Does anyone know how to find a general solution (or a particular solution, if a general solution is not feasible) to the following differential equation?
$$y'=\frac{y^2}{x}-1$$
This isn't separable, and Laplace transforms don't work out nicely. I've also tried a whole bunch of substitutions, none of which have led to a more manageable differential equation. Any ideas?
On
You can try to solve a second order linear equation instead
Except that it has variable coefficient but maybe you can work it..
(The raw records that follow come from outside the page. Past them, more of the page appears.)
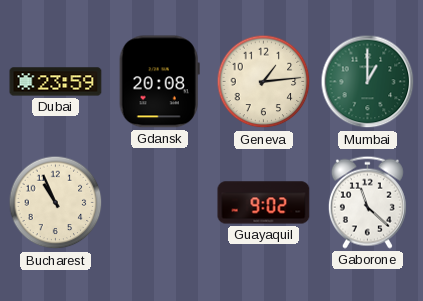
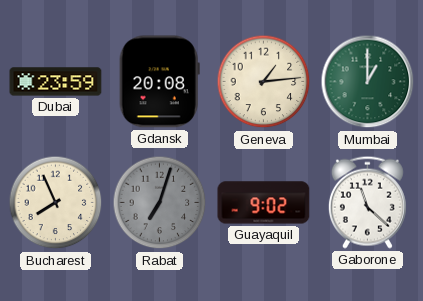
Bucharest: 10:56 -> 7:56
Rabat: none -> 7:03
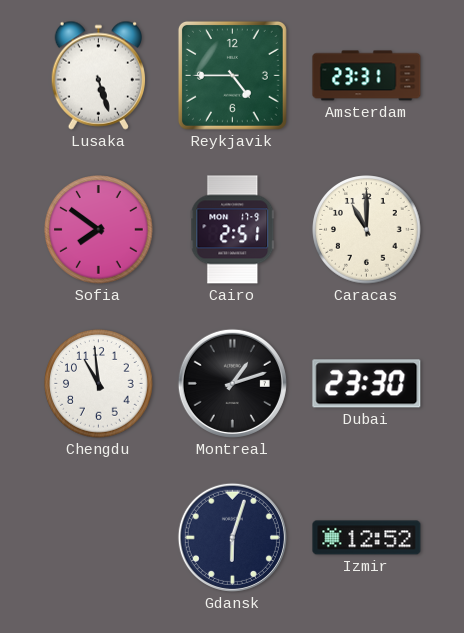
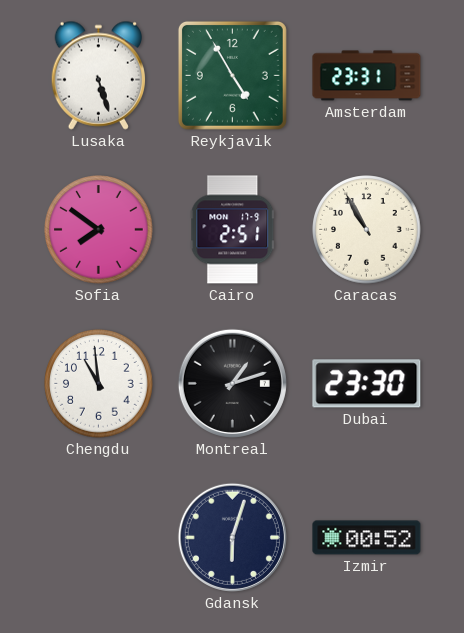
Reykjavik: 4:45 -> 4:55
Caracas: 11:00 -> 10:55
Izmir: 12:52 -> 00:52
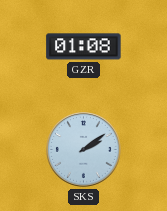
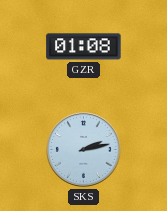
SKS: 2:09 -> 2:13
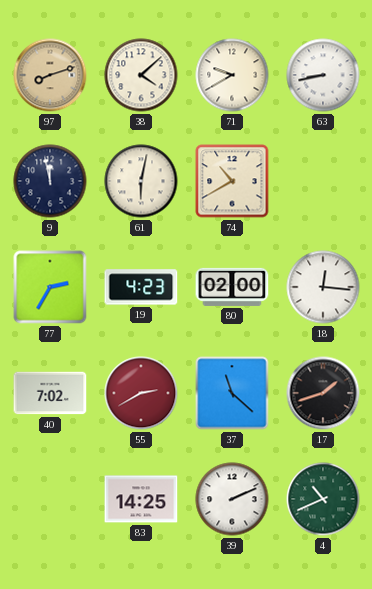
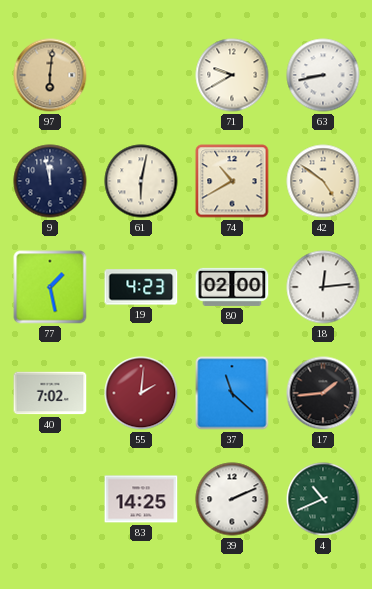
97: 8:12 -> 6:01
38: 4:08 -> none
42: none -> 4:51
77: 2:35 -> 1:28
18: 12:16 -> 12:14
55: 2:40 -> 2:01
17: 1:42 -> 1:44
$$y'=\frac{y^2}{x}-1$$ Substitute $v=\frac yx$
The equation becomes $$v'=v^2-\frac 1x-\frac vx$$ Now substitute $v=-\frac {u'}u$ $$u''x+u'-u=0$$ Maybe you can try now the Lpalce transform or a serie solution ?
It's not entirely clear to me why this works, or if there's any possible way of generalising it, but if you put (bear with me) $$ y= -x\frac{u'}{u}, $$ you find that the equation becomes $$ \frac{u-u'-xu''}{u} = 0, $$ which is a nice ordinary second-order ODE, related to Bessel's equation. It has solutions $$ u = A I_0(2\sqrt{x})+ BK_0(2\sqrt{x}), $$ from which it is easy to get $y$ when you know that $I_0'(z) = I_1(z) $, $ K_0'(z) = -K_1(z) $.